How Coke shot itself in the foot

Coca-Cola enjoys the distinction of being the most widely recognised brand name in the world, as the world’s best-selling soft drink. In the United States, the company also holds first position in the lucrative bottled water market with its Dasani brand.

In 2004 Coke decided to enter the highly competitive bottled water market in the UK in a big way. It invested £132 million in a brand new bottling plant in Sidcup, Kent, and set its UK marketing department to plan and execute an advertising and PR campaign that would enable it to compete with the many well-known brands already holding the UK market – Evian, Perrier, Volvic, Spa, Pelegrino.

However, although Dasani was like these brands in wanting to grace British dinner tables, it was radically different from them in the way it was produced. The other bottled waters are derived from natural springs. Dasani, is simply tap water that has been first filtered to remove impurities by a high-tech process claimed to have been developed by NASA, and which then has essential salts added before being bottled.

This process may sound a little strange to people used to drinking natural spa waters but it must have seemed a very logical progression to Coca-Cola executives because the company has been selling us flavoured bottled tap water for years.
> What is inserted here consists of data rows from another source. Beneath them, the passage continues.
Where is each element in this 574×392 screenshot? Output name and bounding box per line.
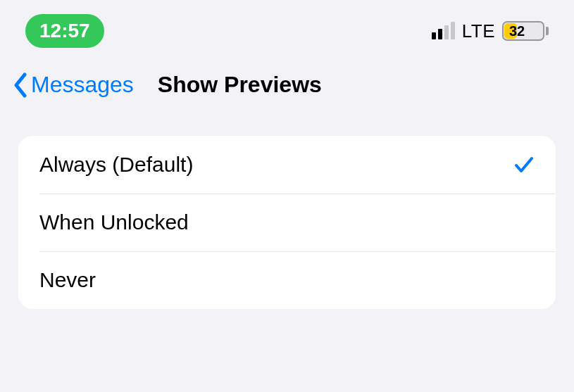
status-bar: 12:57 LTE 32: [0, 0, 574, 51]
status-right: LTE 32: [432, 20, 549, 42]
checkmark-icon: [513, 154, 535, 175]
option-label: Always (Default): [39, 153, 193, 177]
status-time: 12:57: [39, 20, 90, 42]
option-always[interactable]: Always (Default): [18, 136, 556, 194]
nav-header: Messages Show Previews: [0, 51, 574, 115]
network-label: LTE: [462, 20, 495, 42]
option-when-unlocked[interactable]: When Unlocked: [18, 194, 556, 251]
back-label: Messages: [31, 72, 134, 98]
option-list: Always (Default) When Unlocked Never: [18, 136, 556, 309]
battery-percent: 32: [508, 23, 543, 39]
option-never[interactable]: Never: [18, 251, 556, 309]
chevron-left-icon: [13, 72, 28, 98]
back-button[interactable]: Messages: [13, 72, 134, 98]
option-label: Never: [39, 268, 96, 292]
battery-icon: 32: [502, 21, 549, 41]
option-label: When Unlocked: [39, 210, 189, 234]
cell-signal-icon: [432, 23, 455, 39]
page-title: Show Previews: [158, 72, 322, 98]
time-pill[interactable]: 12:57: [25, 14, 104, 47]
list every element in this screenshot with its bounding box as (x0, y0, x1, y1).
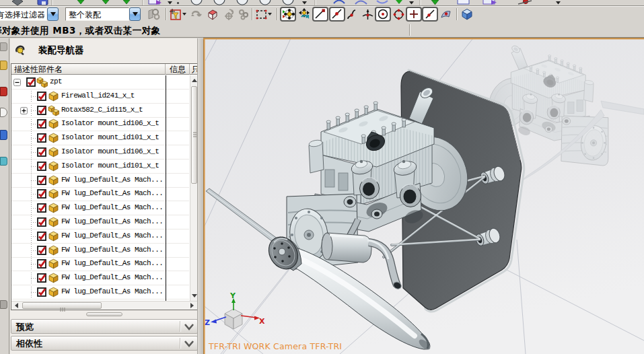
blue-curve-icon-fragment[interactable] (334, 1, 345, 4)
tree-row[interactable]: FW lug_Default_As Mach... (11, 174, 189, 188)
snap-point-on-curve-icon[interactable] (345, 7, 359, 21)
tree-row[interactable]: FW lug_Default_As Mach... (11, 201, 189, 215)
snap-arc-center-icon[interactable] (375, 7, 391, 22)
select-dropdown-caret[interactable] (268, 13, 272, 15)
tree-row[interactable]: FW lug_Default_As Mach... (11, 215, 189, 229)
tree-row-label[interactable]: FW lug_Default_As Mach... (61, 273, 163, 281)
selection-filter-icon[interactable] (168, 7, 182, 21)
rectangle-select-icon[interactable] (254, 7, 268, 21)
tree-row[interactable]: FW lug_Default_As Mach... (11, 271, 189, 285)
view-camera-label: TFR-TRI WORK Camera TFR-TRI (208, 341, 342, 351)
filter-dropdown-caret[interactable] (182, 13, 186, 15)
diamond-icon-fragment[interactable] (12, 0, 23, 5)
tree-row-label[interactable]: FW lug_Default_As Mach... (61, 203, 163, 211)
green-arrow-icon-fragment[interactable] (431, 0, 439, 5)
selection-filter-combo[interactable]: 有选择过滤器 (0, 7, 47, 21)
green-arrow-icon-fragment[interactable] (396, 0, 402, 4)
circle-icon-fragments[interactable] (191, 0, 293, 5)
link-icon[interactable] (237, 7, 250, 21)
dropdown-caret-fragment[interactable] (556, 1, 561, 5)
tree-vertical-scrollbar[interactable] (190, 75, 197, 301)
resource-tab-icon[interactable] (0, 61, 7, 70)
scroll-left-button[interactable] (12, 302, 21, 310)
resource-tab-icon[interactable] (0, 130, 7, 140)
column-header-readonly[interactable]: 只读 (190, 64, 197, 75)
shaded-view-icon[interactable] (460, 7, 474, 21)
vertical-scrollbar-thumb[interactable] (191, 86, 197, 184)
tree-row-label[interactable]: Isolator mount_id101_x_t (61, 162, 159, 170)
tree-row[interactable]: Firewall_id241_x_t (11, 90, 189, 104)
tree-row-label[interactable]: Firewall_id241_x_t (61, 92, 135, 100)
status-bar-divider (409, 24, 410, 36)
tree-branch-line (31, 208, 37, 209)
snap-intersection-icon[interactable] (361, 7, 374, 21)
tree-row-label[interactable]: FW lug_Default_As Mach... (61, 176, 163, 184)
column-header-info[interactable]: 信息 (166, 64, 190, 75)
tree-row-label[interactable]: FW lug_Default_As Mach... (61, 232, 163, 240)
selection-filter-dropdown-button[interactable] (47, 7, 59, 21)
separator (420, 0, 421, 5)
tree-row-label[interactable]: Isolator mount_id106_x_t (61, 147, 159, 155)
resource-tab-icon[interactable] (0, 42, 7, 51)
tree-row-label[interactable]: FW lug_Default_As Mach... (61, 217, 163, 225)
tree-branch-line (31, 124, 37, 125)
tree-row[interactable]: FW lug_Default_As Mach... (11, 285, 189, 299)
tree-row-label[interactable]: zpt (50, 77, 62, 85)
tree-row-label[interactable]: FW lug_Default_As Mach... (61, 246, 163, 254)
separator (52, 0, 52, 5)
panel-splitter-handle[interactable] (86, 312, 122, 316)
tree-row[interactable]: FW lug_Default_As Mach... (11, 257, 189, 271)
window-icon-fragment[interactable] (458, 0, 469, 4)
blue-curve-icon-fragment[interactable] (377, 1, 388, 3)
top-toolbar-clipped-row[interactable] (0, 0, 644, 5)
dropdown-caret-fragment[interactable] (302, 1, 307, 5)
tree-row[interactable]: Isolator mount_id101_x_t (11, 160, 189, 174)
tree-row-label[interactable]: Isolator mount_id106_x_t (61, 119, 159, 127)
dependencies-section-bar[interactable]: 相依性 (11, 336, 198, 351)
tree-row-label[interactable]: Rotax582_C_id115_x_t (61, 106, 143, 114)
dropdown-caret-fragment[interactable] (168, 1, 172, 5)
tree-row-label[interactable]: Isolator mount_id101_x_t (61, 133, 159, 141)
tree-row[interactable]: Rotax582_C_id115_x_t (11, 104, 189, 118)
scope-dropdown-button[interactable] (129, 7, 141, 21)
panel-resize-splitter[interactable] (197, 38, 203, 354)
move-object-icon[interactable] (222, 7, 236, 21)
snap-midpoint-icon[interactable] (329, 7, 345, 22)
snap-point-on-face-icon[interactable] (439, 7, 452, 21)
dropdown-caret-fragment[interactable] (409, 1, 414, 5)
snap-cube-icon[interactable] (205, 7, 219, 21)
separator (180, 321, 181, 332)
tree-row-label[interactable]: FW lug_Default_As Mach... (61, 189, 163, 197)
undo-icon[interactable] (189, 7, 203, 21)
green-arrow-icon-fragments[interactable] (77, 0, 130, 4)
tree-row[interactable]: FW lug_Default_As Mach... (11, 187, 189, 201)
tree-row-label[interactable]: FW lug_Default_As Mach... (61, 287, 163, 295)
resource-tab-icon[interactable] (0, 157, 7, 166)
rotate-view-icon[interactable] (297, 7, 311, 21)
snap-point-on-line-icon[interactable] (422, 7, 438, 22)
resource-tab-icon[interactable] (0, 87, 7, 96)
tree-row[interactable]: Isolator mount_id106_x_t (11, 145, 189, 160)
tree-row[interactable]: Isolator mount_id106_x_t (11, 117, 189, 131)
column-header-part-name[interactable]: 描述性部件名 (11, 64, 166, 75)
scroll-right-button[interactable] (188, 302, 196, 310)
tree-row[interactable]: FW lug_Default_As Mach... (11, 229, 189, 244)
snap-existing-point-icon[interactable] (406, 7, 422, 22)
snap-endpoint-icon[interactable] (312, 7, 328, 22)
preview-section-bar[interactable]: 预览 (11, 319, 198, 334)
animate-dof-icon[interactable] (280, 7, 296, 22)
tree-row[interactable]: FW lug_Default_As Mach... (11, 244, 189, 258)
scope-combo[interactable]: 整个装配 (65, 7, 129, 21)
horizontal-scrollbar-thumb[interactable] (22, 302, 102, 309)
tree-row[interactable]: zpt (11, 75, 189, 90)
resource-tab-icon[interactable] (0, 108, 7, 117)
assembly-constraints-icon[interactable] (147, 7, 160, 21)
snap-quadrant-icon[interactable] (392, 7, 405, 21)
tree-row-label[interactable]: FW lug_Default_As Mach... (61, 259, 163, 267)
tree-row[interactable]: Isolator mount_id101_x_t (11, 131, 189, 145)
tree-horizontal-scrollbar[interactable] (11, 301, 197, 310)
resource-tab-icon[interactable] (0, 300, 7, 309)
blue-curve-icon-fragment[interactable] (355, 1, 367, 5)
axis-label-y: Y (229, 291, 236, 300)
graphics-viewport[interactable]: Y X Z TFR-TRI WORK Camera TFR-TRI (203, 38, 644, 354)
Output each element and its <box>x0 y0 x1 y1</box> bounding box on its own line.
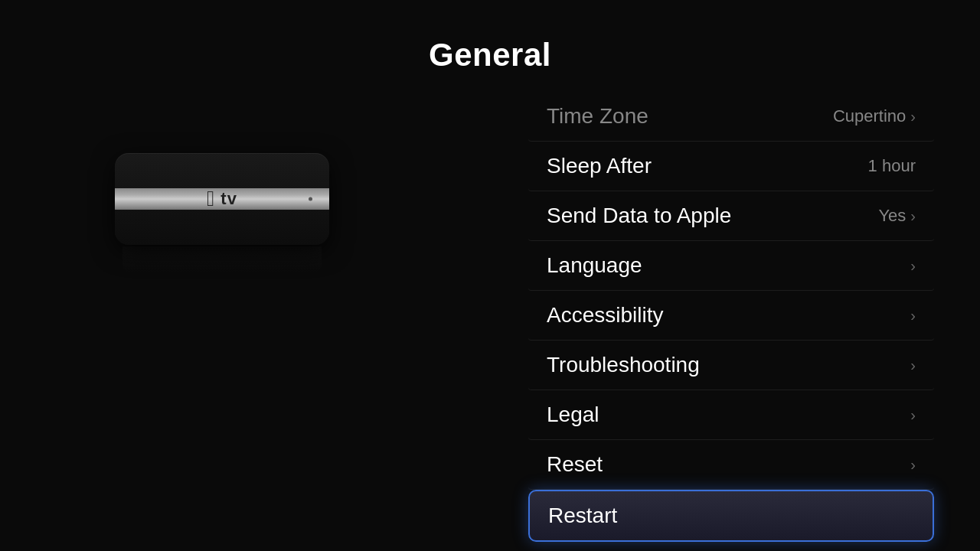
menu-item-label-accessibility: Accessibility <box>547 303 663 328</box>
chevron-icon-troubleshooting: › <box>910 357 916 374</box>
menu-item-right-troubleshooting: › <box>910 357 916 374</box>
chevron-icon-legal: › <box>910 406 916 424</box>
chevron-icon-language: › <box>910 257 916 275</box>
menu-item-label-time-zone: Time Zone <box>547 104 648 129</box>
chevron-icon-send-data: › <box>910 207 916 225</box>
atv-reflection <box>122 246 322 273</box>
menu-item-value-sleep-after: 1 hour <box>868 156 916 176</box>
menu-item-right-reset: › <box>910 456 916 474</box>
menu-item-label-troubleshooting: Troubleshooting <box>547 353 700 377</box>
menu-item-language[interactable]: Language› <box>528 241 934 291</box>
menu-item-time-zone[interactable]: Time ZoneCupertino› <box>528 92 934 142</box>
menu-item-label-sleep-after: Sleep After <box>547 154 652 178</box>
menu-item-right-language: › <box>910 257 916 275</box>
menu-item-send-data[interactable]: Send Data to AppleYes› <box>528 191 934 241</box>
atv-led <box>309 197 312 201</box>
menu-item-value-time-zone: Cupertino <box>833 106 906 126</box>
menu-item-value-send-data: Yes <box>878 206 906 226</box>
menu-item-reset[interactable]: Reset› <box>528 440 934 490</box>
menu-item-right-send-data: Yes› <box>878 206 916 226</box>
menu-item-troubleshooting[interactable]: Troubleshooting› <box>528 341 934 390</box>
menu-item-label-legal: Legal <box>547 403 599 427</box>
menu-item-right-accessibility: › <box>910 307 916 324</box>
menu-item-legal[interactable]: Legal› <box>528 390 934 440</box>
menu-item-right-time-zone: Cupertino› <box>833 106 916 126</box>
chevron-icon-time-zone: › <box>910 108 916 126</box>
menu-item-restart[interactable]: Restart <box>528 490 934 542</box>
apple-logo-icon:  <box>207 187 214 211</box>
chevron-icon-reset: › <box>910 456 916 474</box>
menu-item-sleep-after[interactable]: Sleep After1 hour <box>528 142 934 191</box>
page-title: General <box>0 37 980 73</box>
atv-logo:  tv <box>207 187 237 211</box>
menu-item-label-restart: Restart <box>548 504 617 528</box>
menu-item-right-legal: › <box>910 406 916 424</box>
menu-item-label-language: Language <box>547 253 642 278</box>
chevron-icon-accessibility: › <box>910 307 916 324</box>
menu-item-right-sleep-after: 1 hour <box>868 156 916 176</box>
tv-text: tv <box>220 189 237 209</box>
atv-body:  tv <box>115 153 329 245</box>
menu-item-label-reset: Reset <box>547 452 603 477</box>
menu-item-partial: › <box>528 542 934 551</box>
apple-tv-device:  tv <box>92 153 352 367</box>
settings-menu: Time ZoneCupertino›Sleep After1 hourSend… <box>528 92 980 551</box>
menu-item-accessibility[interactable]: Accessibility› <box>528 291 934 341</box>
menu-item-label-send-data: Send Data to Apple <box>547 204 731 228</box>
It simply exports a syrup or cordial to bottling plants around the world who add tap water, bottle it and distribute it to local retail outlets.

Naturally the company was concerned about how UK consumers would receive this new product, so it conducted one of the biggest consumer surveys of all time. Men and women of all ages were asked, “Do you care from what source your bottled water comes, as long as it’s pure?”

Not surprisingly, a massive majority of people interviews said that they didn’t care where the water came from as long as it was guaranteed to be pure. Based on these findings, the company went ahead and spent £4 million in the first few months of 2004 promoting Dasani.  The bottles with their blue label appeared in shops, supermarkets and other outlets all over Britain, selling for £1 a time.

But within months, Dasani had been ridiculed off the shelves of British supermarkets and was effectively finished for ever in the UK market.

Upmarket broadsheets like the Guardian as well as the red top tabloids took great pleasure in pointing out the similarities between Dasani Water, bottled from taps in Sidcup and “Peckham Water” bottled by Del Boy in TV sitcom “Only Fools and Horses”.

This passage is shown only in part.